Toto looked at the gold clock on the mantel. “So it is. But I cannot hold with putting a child to bed when there’s still light in the sky. We aren’t Russian peasants. There must be some joy in life, Charles.”
“It’s been dark for two hours.”
“It’s also unattractive to be so literal.” She sighed. “Still, I do need to take George home. Jane, thank you for the glass of sherry, and the biscuits she ate. George, step to, time to go home and go to bed.”
George was standing by Lenox. “Shan’t,” she said.
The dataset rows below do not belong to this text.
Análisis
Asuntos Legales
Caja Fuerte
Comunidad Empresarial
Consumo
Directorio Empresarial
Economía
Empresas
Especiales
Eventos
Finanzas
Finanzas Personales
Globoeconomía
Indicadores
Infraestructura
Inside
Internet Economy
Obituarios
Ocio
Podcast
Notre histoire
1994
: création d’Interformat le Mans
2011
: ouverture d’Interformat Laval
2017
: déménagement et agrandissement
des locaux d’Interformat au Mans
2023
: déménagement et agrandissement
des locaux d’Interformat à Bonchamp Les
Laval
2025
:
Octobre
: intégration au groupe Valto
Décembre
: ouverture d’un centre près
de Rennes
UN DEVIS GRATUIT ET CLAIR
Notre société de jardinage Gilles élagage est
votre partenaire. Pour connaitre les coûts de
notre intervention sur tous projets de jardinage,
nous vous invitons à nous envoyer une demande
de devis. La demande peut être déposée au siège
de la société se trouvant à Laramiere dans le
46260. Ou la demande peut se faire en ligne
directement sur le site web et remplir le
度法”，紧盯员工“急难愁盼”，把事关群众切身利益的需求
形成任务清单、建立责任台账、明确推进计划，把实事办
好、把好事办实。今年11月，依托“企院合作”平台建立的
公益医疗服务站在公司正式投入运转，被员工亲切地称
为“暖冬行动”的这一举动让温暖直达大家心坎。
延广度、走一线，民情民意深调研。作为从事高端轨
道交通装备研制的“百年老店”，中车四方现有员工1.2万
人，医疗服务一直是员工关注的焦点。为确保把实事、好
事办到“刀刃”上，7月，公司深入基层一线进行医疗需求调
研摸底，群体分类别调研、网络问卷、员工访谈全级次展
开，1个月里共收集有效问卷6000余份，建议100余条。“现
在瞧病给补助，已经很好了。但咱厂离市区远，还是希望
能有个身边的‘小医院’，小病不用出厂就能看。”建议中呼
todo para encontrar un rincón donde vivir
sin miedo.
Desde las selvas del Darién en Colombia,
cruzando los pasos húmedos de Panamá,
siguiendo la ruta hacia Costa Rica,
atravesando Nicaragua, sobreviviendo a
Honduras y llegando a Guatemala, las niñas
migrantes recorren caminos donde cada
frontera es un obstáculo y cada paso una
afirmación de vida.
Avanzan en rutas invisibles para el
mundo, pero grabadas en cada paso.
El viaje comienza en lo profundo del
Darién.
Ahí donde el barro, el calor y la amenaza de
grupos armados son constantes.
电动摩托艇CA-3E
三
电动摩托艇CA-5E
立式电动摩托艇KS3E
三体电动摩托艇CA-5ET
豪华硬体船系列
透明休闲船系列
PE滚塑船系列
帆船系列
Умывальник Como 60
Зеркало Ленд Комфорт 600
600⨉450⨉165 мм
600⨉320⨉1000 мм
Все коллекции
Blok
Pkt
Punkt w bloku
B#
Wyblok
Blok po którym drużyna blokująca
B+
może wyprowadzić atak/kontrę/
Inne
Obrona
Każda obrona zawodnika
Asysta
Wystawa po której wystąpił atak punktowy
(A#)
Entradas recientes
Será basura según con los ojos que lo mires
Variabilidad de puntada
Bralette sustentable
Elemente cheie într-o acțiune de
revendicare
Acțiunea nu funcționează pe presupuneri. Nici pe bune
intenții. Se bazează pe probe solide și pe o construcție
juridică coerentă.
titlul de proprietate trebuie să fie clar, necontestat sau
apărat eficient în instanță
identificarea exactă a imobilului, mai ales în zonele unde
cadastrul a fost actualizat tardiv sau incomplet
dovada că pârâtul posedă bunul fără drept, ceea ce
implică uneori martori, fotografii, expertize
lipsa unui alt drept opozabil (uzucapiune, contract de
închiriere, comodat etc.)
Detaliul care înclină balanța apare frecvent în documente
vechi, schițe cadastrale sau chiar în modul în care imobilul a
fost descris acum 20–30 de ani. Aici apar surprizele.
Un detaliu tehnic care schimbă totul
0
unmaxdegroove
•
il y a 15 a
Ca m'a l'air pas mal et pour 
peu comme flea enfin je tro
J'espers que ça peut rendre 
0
Around her father—of whom she stood in awe—George was saintly. She was more comfortable around her mother, and correspondingly far more willful, possibly one of the most willful children in London, Lenox sometimes thought. Beside her parents, the rest of her loyalty in life was given over to one of Lenox’s dogs, Bear, whom she worshipped with uncritical adoration. She begged every day to be allowed to visit him. Now she walked over and lay down on top of him. He was a docile dog and didn’t mind, and neither did Lenox or Lady Jane, though these were unorthodox manners in a child. An aristocrat’s child could perhaps make her own rules, to some degree.
Toto frowned at her daughter. “You shall too, or your father will know about it.”
She was holding Bear’s ear with her small fist. “Shan’t and won’t.”
Lady Jane smiled mildly and said, “Charles, tell us about Jenkins while George rests.”
This was a clever stratagem. The child already looked tired, as if Lenox’s arrival had reminded her that it was late, and after only a moment or two of adult conversation she was half-asleep on top of the dog. Lenox lifted her carefully up and carried her out to Toto’s carriage, where Toto waved a silent but cheerful good-bye. Back inside, Sophia’s nurse was taking her up to bed.